Curbing corruption could generate about $1 trillion in tax revenues annually across the world, according to research from the International Monetary Fund.
In addition to increasing government revenue, fighting corruption can also reduce waste and even help to lift test scores among public school students, the IMF said. It also improves overall public trust in the government.
“Less corruption means lower revenue leakage and less waste in expenditures, and higher quality of public education and infrastructure,” said the report.
The pattern of lower corruption perception and higher revenues is maintained across developed, emerging and low-income countries, the data showed.
“Among advanced economies, a country in the top 25% in terms of control of corruption collects 4.5% of GDP more in revenues, on average, than a country in the lowest 25%. The gap in revenue collection is 2.75% of GDP among emerging market economies and 4% of GDP among low-income countries,” said the report.
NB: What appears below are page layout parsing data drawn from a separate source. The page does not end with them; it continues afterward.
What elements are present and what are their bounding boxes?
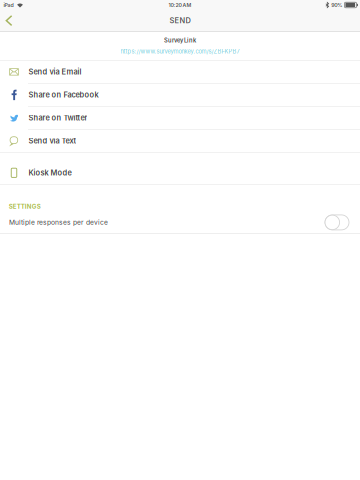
staticText: Survey Link	[164, 37, 196, 44]
staticText: SETTINGS	[9, 203, 41, 210]
staticText: iPad	[4, 2, 14, 8]
staticText: Share on Facebook	[28, 90, 98, 99]
staticText: SEND	[170, 16, 190, 25]
button[interactable]: Back	[0, 10, 18, 31]
staticText: Send via Text	[28, 136, 76, 145]
staticText: 90%	[331, 2, 342, 8]
staticText: Multiple responses per device	[9, 218, 108, 226]
button[interactable]: Send via Email	[0, 61, 360, 83]
button[interactable]: Share on Twitter	[0, 107, 360, 129]
button[interactable]: Multiple responses per device	[0, 212, 360, 233]
button[interactable]: https://www.surveymonkey.com/s/ZBFKPB7	[120, 47, 240, 56]
button[interactable]: Share on Facebook	[0, 84, 360, 106]
staticText: https://www.surveymonkey.com/s/ZBFKPB7	[120, 48, 240, 55]
staticText: Share on Twitter	[28, 113, 87, 122]
staticText: 10:20 AM	[168, 2, 192, 8]
staticText: Send via Email	[28, 67, 81, 76]
button[interactable]: Send via Text	[0, 130, 360, 152]
button[interactable]: Kiosk Mode	[0, 162, 360, 184]
staticText: Kiosk Mode	[28, 168, 71, 177]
TRANSPARENCY, STRONG PRESS ARE KEY
Previous studies showed that extractive industries like mining and oil drilling are hotbeds for corruption, as are procurement and the administration of state-owned enterprises. The Fund focuses on transparency and oversight as key elements in curbing corruption in these areas, with a strong, free press as catalyst.
“We expected transparency would go together with good fiscal outcomes, but what surprised us is that the effect of transparency is much stronger in countries that have a free press or a (strong) civil society,” said Paolo Mauro, deputy director in the IMF’s Fiscal Affairs department.
“And when you have those two together the effect is even stronger.”
Mauro and Paulo Medas, a deputy division chief in the same IMF department, co-authored the study, a chapter of the Fund’s Fiscal Monitor, which is being published in parts this week ahead of the IMF’s spring meetings scheduled next week in Washington.
Among other recommendations to curb corruption, the Fund calls for the professionalization of civil service, including merit-based hiring, as well as the need for simple tax rules and business codes to avoid the temptation of bribes to navigate them.
The report recommended technology that can fight corruption. For instance, it said, taking procurement on line is seen as a rapid and inexpensive part of the anti-corruption puzzle.
So-called e-procurement “is a relatively cheap initiative that can open competition, so you can have bidders from any place in the country or the world and it makes it very cheap and transparent for companies to bid,” said Medas.
Chile and South Korea are cited as examples in the effectiveness of e-procurement, while Rwanda and Georgia show some of the highest increases in revenue collection relative to GDP.
Emerging countries’ dependence on extraction of raw materials for economic development gives them an added incentive to curb corruption and makes success even more important.
“You want to invest in very good institutions, extremely high levels of transparency and very intrusive external oversight,” said Medas.
The trillion in added tax revenues comes on top of a previous study that stated that corruption in the public sector costs between $1.5 trillion and $2 trillion annually in bribes alone.